Put another way, one of the most famous sites to visit in wartime Lviv – a place often viewed as the “hotbed of Ukrainian nationalism”[5] – is nothing more than a necropolis partly honouring fallen opponents of Ukrainian independence. Such oddness gets even more striking when one moves away from the said spot and walks towards the monument towering over the trees, surrounding the tombs (see picture). You are back in one of the cemetery’s Ukrainian ‘sectors’ and only a narrow knowledge of Cyrillic is required to understand most of the acronyms written on the tombstones. First comes the memorial dedicated to the soldiers of the Ukrainian Sich Riflemen (УСC; 1914-18) as well as the Ukrainian Galician Army (УГА; 1918-19)[6]. Then stairs leading to the latest division of the cemetery revering the most recent Heroes of Ukraine.
One would guess this sector to only concern Ukrainian defenders killed by pro-Russian separatists amidst the Donbas war (2014-22) and, since 2022, by Russia itself. But by looking closely to the right – something I had for some reason not done on my first visit – the stone crosses look more worn out. A glance is enough to distinguish the three letters ‘У-П-А’ (UPA) engraved on many of them, meaning that those resting there were members of the highly controversial Ukrainian Insurgent Army, the military branch of Stepan Bandera’s Organisation of Ukrainian Nationalists (OUN-B) founded in late 1942 [7].

In Latin: “They died so we could live free.”
The main purpose of this work is neither to revisit the place of Bandera and the Banderites in modern Ukraine’s collective memory – although it is patently positive in Western Ukraine since the fall of the USSR, especially in Lviv – nor to address Russian propaganda’s many lies on the matter following the Revolution of Dignity (2014). Yet, Ukrainian nationalists of the OUN-UPA actively participated in the Holocaust by exterminating Jews in Galicia and Volhynia [8], for instance during the Lviv pogroms of summer 1941 [9] [10]. The fact that monuments were built in their remembrance in today’s Ukraine raises legitimate questions and concerns, hence the need to make a few points to ensure clarity for the reader.
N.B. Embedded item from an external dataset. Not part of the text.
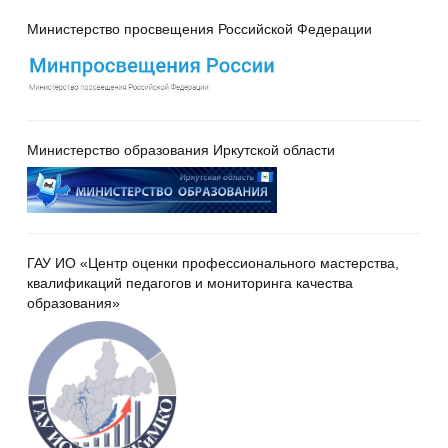
Министерство просвещения Российской Федерации
Министерство образования Иркутской области
ГАУ ИО «Центр оценки профессионального мастерства,
квалификаций педагогов и мониторинга качества
образования»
No, Ukraine is not a neo-Nazi state worshipping Bandera and his associates, even though this is what the Kremlin would like people to believe to legitimise its full-scale invasion of 2022. The curious rehabilitation of Bandera within Ukrainian society has been an incremental process whose roots can be traced back to the end of WWII. It was made possible via a combination of factors.
First, the assassination of Bandera by the KGB in 1959 and the backlash of Soviet hostile propaganda targeting Ukrainian nationalism – both of which contributed to the mythologisation of Bandera in the collective imagination[11], sometimes as a martyr. Second, eight decades of often deceitful nationalists and extremists’ efforts to polish and popularise his image[12]. Third, a rehabilitation-friendly climate fostered by the ‘memory war’ ongoing between Moscow and Kyiv since the mid-2000s – a conflict that led Ukraine to progressively build a nationalist anti-Russian narrative [13], originally under the leadership of President Yushchenko (2005-10)[14] and ultimately through the ‘decommunisation laws’ of 2015 [15] enacted as both a symbolic and escalated response to Russia’s annexation of Crimea and support to Donbas separatists.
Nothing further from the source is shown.